▸ **What is needed**: Your answer should be every line of the entries that has the string "SEKTOR" in it.

[Page images and extracted text]
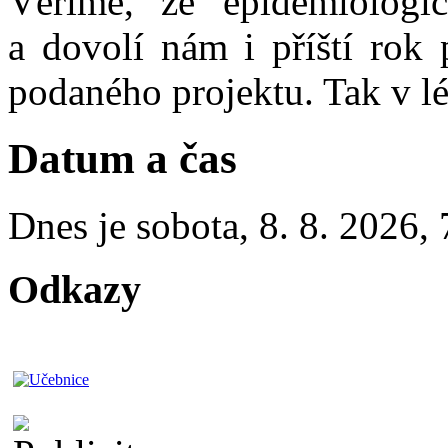
Věříme, že epidemiologic
a dovolí nám i příští rok 
podaného projektu. Tak v lé
Datum a čas
Dnes je
sobota
,
8. 8. 2026
,
Odkazy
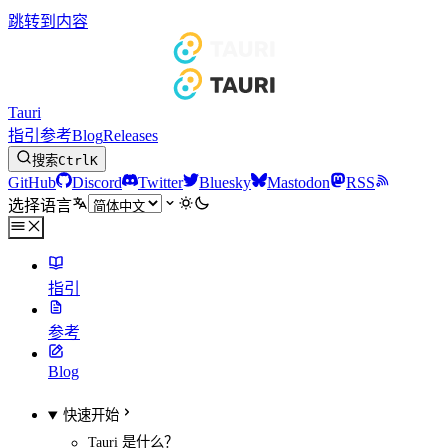
跳转到内容
Tauri
指引
参考
Blog
Releases
搜索
Ctrl
K
GitHub
Discord
Twitter
Bluesky
Mastodon
RSS
选择语言
指引
参考
Blog
快速开始
Tauri 是什么？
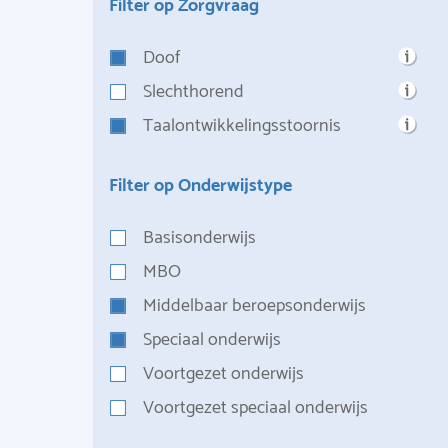
Filter op Zorgvraag
Doof
Slechthorend
Taalontwikkelingsstoornis
Filter op Onderwijstype
Basisonderwijs
MBO
Middelbaar beroepsonderwijs
Speciaal onderwijs
Voortgezet onderwijs
Voortgezet speciaal onderwijs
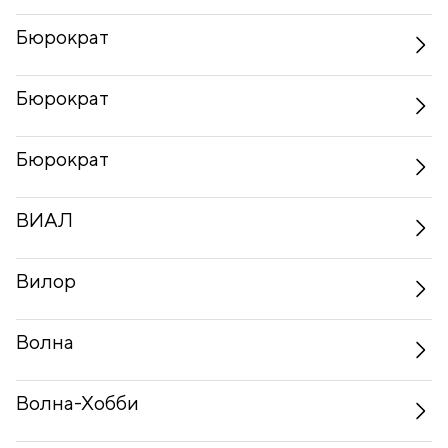
Бюрократ
Бюрократ
Бюрократ
ВИАЛ
Вилор
Волна
Волна-Хобби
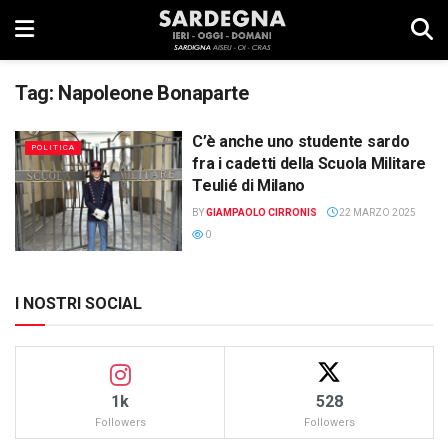
Tag:
Napoleone Bonaparte
C’è anche uno studente sardo
POLITICA
fra i cadetti della Scuola Militare
Teulié di Milano
BY
GIAMPAOLO CIRRONIS
22 MARZO 2025
0
I NOSTRI SOCIAL
1k
528
Followers
Followers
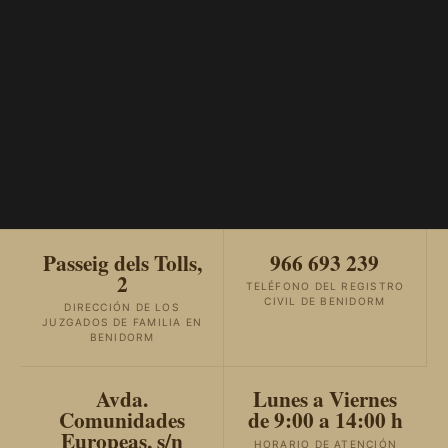
Passeig dels Tolls,
966 693 239
2
TELÉFONO DEL REGISTRO
CIVIL DE BENIDORM
DIRECCIÓN DE LOS
JUZGADOS DE FAMILIA EN
BENIDORM
Avda.
Lunes a Viernes
Comunidades
de 9:00 a 14:00 h
Europeas, s/n
HORARIO DE ATENCIÓN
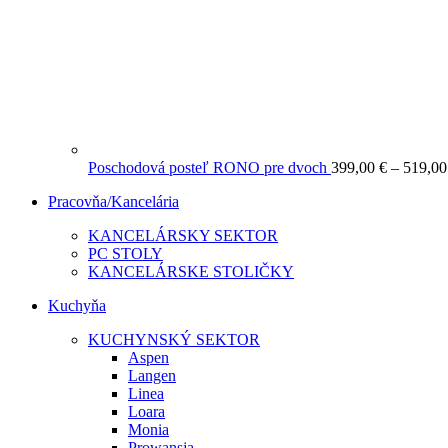
Poschodová posteľ RONO pre dvoch
399,00
€
–
519,0
Pracovňa/Kancelária
KANCELÁRSKY SEKTOR
PC STOLY
KANCELÁRSKE STOLIČKY
Kuchyňa
KUCHYNSKÝ SEKTOR
Aspen
Langen
Linea
Loara
Monia
Prowansja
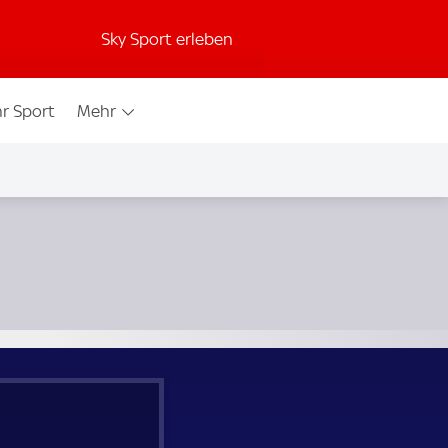
Sky Sport erleben
r Sport
Mehr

▸ **Solved exercise**:
KANCELÁRSKY SEKTOR
KUCHYNSKÝ SEKTOR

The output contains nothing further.